● Exercise details
Transcribe the data that follows precisely, omitting nothing.

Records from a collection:
((
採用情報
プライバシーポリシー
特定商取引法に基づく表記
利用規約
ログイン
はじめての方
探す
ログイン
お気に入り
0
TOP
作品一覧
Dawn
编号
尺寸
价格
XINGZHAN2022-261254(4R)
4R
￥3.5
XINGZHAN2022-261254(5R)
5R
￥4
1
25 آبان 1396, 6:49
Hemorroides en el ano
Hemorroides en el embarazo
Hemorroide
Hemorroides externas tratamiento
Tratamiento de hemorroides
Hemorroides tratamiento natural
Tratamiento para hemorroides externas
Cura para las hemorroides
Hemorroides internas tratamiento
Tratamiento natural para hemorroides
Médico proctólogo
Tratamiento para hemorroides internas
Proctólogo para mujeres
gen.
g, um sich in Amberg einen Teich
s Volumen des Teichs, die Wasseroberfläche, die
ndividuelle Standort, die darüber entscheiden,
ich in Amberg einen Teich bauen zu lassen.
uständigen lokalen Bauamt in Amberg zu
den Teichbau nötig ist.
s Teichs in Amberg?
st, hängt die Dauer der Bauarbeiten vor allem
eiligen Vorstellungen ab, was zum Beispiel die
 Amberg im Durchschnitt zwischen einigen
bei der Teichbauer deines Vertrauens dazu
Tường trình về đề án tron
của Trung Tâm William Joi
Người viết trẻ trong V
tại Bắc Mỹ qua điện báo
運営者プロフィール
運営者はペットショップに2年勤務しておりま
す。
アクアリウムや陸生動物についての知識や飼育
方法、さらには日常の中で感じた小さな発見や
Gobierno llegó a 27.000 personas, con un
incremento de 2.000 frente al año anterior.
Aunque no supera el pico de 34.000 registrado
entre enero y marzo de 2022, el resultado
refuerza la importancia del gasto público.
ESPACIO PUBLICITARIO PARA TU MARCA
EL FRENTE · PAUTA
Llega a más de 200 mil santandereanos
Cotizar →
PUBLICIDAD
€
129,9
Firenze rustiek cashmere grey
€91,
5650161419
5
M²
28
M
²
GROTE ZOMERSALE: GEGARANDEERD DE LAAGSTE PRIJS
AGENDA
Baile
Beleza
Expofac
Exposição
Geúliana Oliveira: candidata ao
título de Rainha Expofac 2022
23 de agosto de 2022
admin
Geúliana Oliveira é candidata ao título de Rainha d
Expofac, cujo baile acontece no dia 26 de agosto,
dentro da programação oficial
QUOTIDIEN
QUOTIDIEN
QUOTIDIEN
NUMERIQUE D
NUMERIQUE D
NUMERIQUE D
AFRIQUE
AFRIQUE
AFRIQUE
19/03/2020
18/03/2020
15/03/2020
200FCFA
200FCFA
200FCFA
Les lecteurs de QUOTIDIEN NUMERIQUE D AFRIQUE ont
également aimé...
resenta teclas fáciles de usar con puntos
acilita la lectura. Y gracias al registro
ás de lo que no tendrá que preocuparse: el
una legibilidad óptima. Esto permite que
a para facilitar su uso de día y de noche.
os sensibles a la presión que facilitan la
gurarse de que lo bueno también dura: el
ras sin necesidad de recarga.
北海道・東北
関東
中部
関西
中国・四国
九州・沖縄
))
● Result of this task
採用情報
プライバシーポリシー
特定商取引法に基づく表記
利用規約
ログイン
はじめての方
探す
ログイン
お気に入り
0
TOP
作品一覧
Dawn
编号
尺寸
价格
XINGZHAN2022-261254(4R)
4R
￥3.5
XINGZHAN2022-261254(5R)
5R
￥4
1
25 آبان 1396, 6:49
Hemorroides en el ano
Hemorroides en el embarazo
Hemorroide
Hemorroides externas tratamiento
Tratamiento de hemorroides
Hemorroides tratamiento natural
Tratamiento para hemorroides externas
Cura para las hemorroides
Hemorroides internas tratamiento
Tratamiento natural para hemorroides
Médico proctólogo
Tratamiento para hemorroides internas
Proctólogo para mujeres
gen.
g, um sich in Amberg einen Teich
s Volumen des Teichs, die Wasseroberfläche, die
ndividuelle Standort, die darüber entscheiden,
ich in Amberg einen Teich bauen zu lassen.
uständigen lokalen Bauamt in Amberg zu
den Teichbau nötig ist.
s Teichs in Amberg?
st, hängt die Dauer der Bauarbeiten vor allem
eiligen Vorstellungen ab, was zum Beispiel die
 Amberg im Durchschnitt zwischen einigen
bei der Teichbauer deines Vertrauens dazu
Tường trình về đề án tron
của Trung Tâm William Joi
Người viết trẻ trong V
tại Bắc Mỹ qua điện báo
運営者プロフィール
運営者はペットショップに2年勤務しておりま
す。
アクアリウムや陸生動物についての知識や飼育
方法、さらには日常の中で感じた小さな発見や
Gobierno llegó a 27.000 personas, con un
incremento de 2.000 frente al año anterior.
Aunque no supera el pico de 34.000 registrado
entre enero y marzo de 2022, el resultado
refuerza la importancia del gasto público.
ESPACIO PUBLICITARIO PARA TU MARCA
EL FRENTE · PAUTA
Llega a más de 200 mil santandereanos
Cotizar →
PUBLICIDAD
€
129,9
Firenze rustiek cashmere grey
€91,
5650161419
5
M²
28
M
²
GROTE ZOMERSALE: GEGARANDEERD DE LAAGSTE PRIJS
AGENDA
Baile
Beleza
Expofac
Exposição
Geúliana Oliveira: candidata ao
título de Rainha Expofac 2022
23 de agosto de 2022
admin
Geúliana Oliveira é candidata ao título de Rainha d
Expofac, cujo baile acontece no dia 26 de agosto,
dentro da programação oficial
QUOTIDIEN
QUOTIDIEN
QUOTIDIEN
NUMERIQUE D
NUMERIQUE D
NUMERIQUE D
AFRIQUE
AFRIQUE
AFRIQUE
19/03/2020
18/03/2020
15/03/2020
200FCFA
200FCFA
200FCFA
Les lecteurs de QUOTIDIEN NUMERIQUE D AFRIQUE ont
également aimé...
resenta teclas fáciles de usar con puntos
acilita la lectura. Y gracias al registro
ás de lo que no tendrá que preocuparse: el
una legibilidad óptima. Esto permite que
a para facilitar su uso de día y de noche.
os sensibles a la presión que facilitan la
gurarse de que lo bueno también dura: el
ras sin necesidad de recarga.
北海道・東北
関東
中部
関西
中国・四国
九州・沖縄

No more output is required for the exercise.